***** Provided records

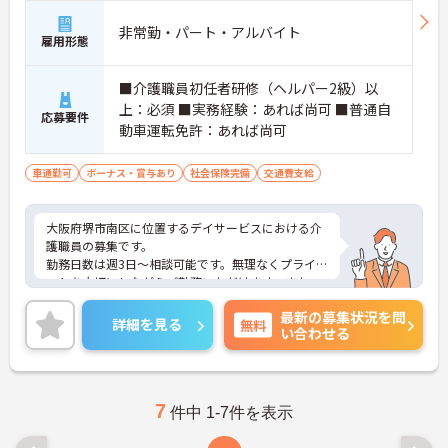
非常勤・パート・アルバイト
雇用形態
■介護職員初任者研修（ヘルパー2級）以
上：必須 ■実務経験：あれば尚可 ■普通自
応募要件
動車運転免許：あれば尚可
車通勤可
ボーナス・賞与あり
社会保険完備
交通費支給
大阪府堺市南区に位置するデイサービスにおける介
護職員の募集です。
勤務日数は週3日～相談可能です。無理なくプライベ
ートを大切にしながらご勤務いただけます。また、
昇給・賞与制度があり、頑張りが目に見える形でき
最新の募集状況を問
ちんと評価される職場です
詳細を見る
無料
い合わせる
ご興味のある方には、面接対策ポイントなど、さら
に詳細をご案内しますのでお気軽にご相談くださ
い！
7
件中 1-7件を表示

**********

§ **Your objective**: A word-for-word copy of the data, without its pictures, is what is needed.

§ **Response box**:
非常勤・パート・アルバイト
雇用形態
■介護職員初任者研修（ヘルパー2級）以
上：必須 ■実務経験：あれば尚可 ■普通自
応募要件
動車運転免許：あれば尚可
車通勤可
ボーナス・賞与あり
社会保険完備
交通費支給
大阪府堺市南区に位置するデイサービスにおける介
護職員の募集です。
勤務日数は週3日～相談可能です。無理なくプライベ
ートを大切にしながらご勤務いただけます。また、
昇給・賞与制度があり、頑張りが目に見える形でき
最新の募集状況を問
ちんと評価される職場です
詳細を見る
無料
い合わせる
ご興味のある方には、面接対策ポイントなど、さら
に詳細をご案内しますのでお気軽にご相談くださ
い！
7
件中 1-7件を表示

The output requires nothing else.